▶ [TASK ITEM] Take the data below and extract the lines from the one with "efectivo, las aproximaciones" to the one with "una secuencia de", inclusive, exactly as written.

Dataset entries:
○ ○ ○ ○ ○ ○ ○
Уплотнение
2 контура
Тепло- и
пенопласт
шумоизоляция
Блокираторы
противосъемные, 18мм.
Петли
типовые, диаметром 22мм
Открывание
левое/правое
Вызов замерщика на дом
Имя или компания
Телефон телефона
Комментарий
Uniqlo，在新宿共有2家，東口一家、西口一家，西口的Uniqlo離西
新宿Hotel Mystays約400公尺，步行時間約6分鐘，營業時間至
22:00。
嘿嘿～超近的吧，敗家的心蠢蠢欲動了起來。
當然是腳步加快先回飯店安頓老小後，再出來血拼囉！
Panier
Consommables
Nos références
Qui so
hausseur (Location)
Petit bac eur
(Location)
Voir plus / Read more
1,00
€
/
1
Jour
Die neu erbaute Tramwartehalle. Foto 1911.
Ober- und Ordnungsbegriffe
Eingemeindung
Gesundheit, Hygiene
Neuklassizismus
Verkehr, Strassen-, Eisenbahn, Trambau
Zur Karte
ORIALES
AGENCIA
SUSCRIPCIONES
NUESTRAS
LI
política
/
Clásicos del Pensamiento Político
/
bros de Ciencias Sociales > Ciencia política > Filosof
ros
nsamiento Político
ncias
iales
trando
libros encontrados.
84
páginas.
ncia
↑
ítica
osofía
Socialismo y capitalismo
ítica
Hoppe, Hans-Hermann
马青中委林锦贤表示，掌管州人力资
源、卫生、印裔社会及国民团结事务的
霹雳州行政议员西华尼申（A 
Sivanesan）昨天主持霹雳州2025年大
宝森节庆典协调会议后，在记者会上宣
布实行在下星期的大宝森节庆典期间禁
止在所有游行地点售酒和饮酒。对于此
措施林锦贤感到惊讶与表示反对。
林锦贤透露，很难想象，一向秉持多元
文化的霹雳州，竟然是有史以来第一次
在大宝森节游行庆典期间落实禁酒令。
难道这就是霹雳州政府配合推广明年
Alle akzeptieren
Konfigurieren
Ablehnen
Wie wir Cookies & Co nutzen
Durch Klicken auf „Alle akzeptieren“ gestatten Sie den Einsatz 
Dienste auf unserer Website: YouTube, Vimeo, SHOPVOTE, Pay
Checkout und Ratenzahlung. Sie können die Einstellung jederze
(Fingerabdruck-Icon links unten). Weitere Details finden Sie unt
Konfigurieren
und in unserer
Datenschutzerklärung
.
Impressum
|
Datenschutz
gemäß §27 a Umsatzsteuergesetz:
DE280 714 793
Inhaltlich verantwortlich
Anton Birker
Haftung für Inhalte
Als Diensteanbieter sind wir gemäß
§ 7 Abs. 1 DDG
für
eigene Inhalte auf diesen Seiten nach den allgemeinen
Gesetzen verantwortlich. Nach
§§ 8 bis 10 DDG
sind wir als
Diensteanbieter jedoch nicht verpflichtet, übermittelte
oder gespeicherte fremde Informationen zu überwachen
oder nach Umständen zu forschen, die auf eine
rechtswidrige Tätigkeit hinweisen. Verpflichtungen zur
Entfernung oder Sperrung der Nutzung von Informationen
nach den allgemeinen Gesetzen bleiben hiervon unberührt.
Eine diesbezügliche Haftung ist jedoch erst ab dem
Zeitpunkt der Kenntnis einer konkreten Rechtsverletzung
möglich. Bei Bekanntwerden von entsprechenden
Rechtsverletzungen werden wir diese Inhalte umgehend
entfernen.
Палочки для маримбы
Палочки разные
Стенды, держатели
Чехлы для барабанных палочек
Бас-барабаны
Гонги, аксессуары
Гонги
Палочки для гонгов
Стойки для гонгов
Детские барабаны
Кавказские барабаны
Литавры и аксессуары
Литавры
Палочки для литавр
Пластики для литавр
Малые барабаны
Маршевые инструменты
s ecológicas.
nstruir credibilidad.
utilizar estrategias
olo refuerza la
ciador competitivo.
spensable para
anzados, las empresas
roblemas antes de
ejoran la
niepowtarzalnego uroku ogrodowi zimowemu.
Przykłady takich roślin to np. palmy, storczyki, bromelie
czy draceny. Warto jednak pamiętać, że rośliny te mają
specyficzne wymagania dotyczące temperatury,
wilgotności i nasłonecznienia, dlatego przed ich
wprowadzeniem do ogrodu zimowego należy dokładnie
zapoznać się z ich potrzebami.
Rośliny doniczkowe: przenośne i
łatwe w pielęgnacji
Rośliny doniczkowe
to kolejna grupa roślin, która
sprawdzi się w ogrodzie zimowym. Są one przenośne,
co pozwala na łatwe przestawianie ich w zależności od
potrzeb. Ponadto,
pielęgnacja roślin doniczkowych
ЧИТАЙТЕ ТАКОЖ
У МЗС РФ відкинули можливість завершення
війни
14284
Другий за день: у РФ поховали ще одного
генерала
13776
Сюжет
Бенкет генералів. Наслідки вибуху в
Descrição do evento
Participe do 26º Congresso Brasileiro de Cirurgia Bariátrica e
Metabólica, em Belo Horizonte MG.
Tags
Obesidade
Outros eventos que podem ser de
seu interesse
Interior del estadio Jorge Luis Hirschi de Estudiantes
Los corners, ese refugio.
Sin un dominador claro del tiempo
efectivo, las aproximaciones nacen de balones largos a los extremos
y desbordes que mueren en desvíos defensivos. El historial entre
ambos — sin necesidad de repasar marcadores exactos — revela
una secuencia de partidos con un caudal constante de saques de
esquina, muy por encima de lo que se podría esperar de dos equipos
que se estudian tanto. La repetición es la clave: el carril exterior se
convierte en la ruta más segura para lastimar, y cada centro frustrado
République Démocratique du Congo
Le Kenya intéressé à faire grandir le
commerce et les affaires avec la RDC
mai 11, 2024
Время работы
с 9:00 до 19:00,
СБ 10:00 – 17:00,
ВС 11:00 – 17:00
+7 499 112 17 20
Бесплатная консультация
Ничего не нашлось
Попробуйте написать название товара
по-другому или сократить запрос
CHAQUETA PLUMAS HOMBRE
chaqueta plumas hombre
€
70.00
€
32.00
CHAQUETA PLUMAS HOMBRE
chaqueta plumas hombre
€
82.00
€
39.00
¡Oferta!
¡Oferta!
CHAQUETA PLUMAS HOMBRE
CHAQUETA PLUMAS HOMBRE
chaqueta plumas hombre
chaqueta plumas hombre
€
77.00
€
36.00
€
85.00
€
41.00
○ ○ ○ ○ ○ ○ ○
▶ [RESPONSE AREA]
efectivo, las aproximaciones nacen de balones largos a los extremos
y desbordes que mueren en desvíos defensivos. El historial entre
ambos — sin necesidad de repasar marcadores exactos — revela
una secuencia de partidos con un caudal constante de saques de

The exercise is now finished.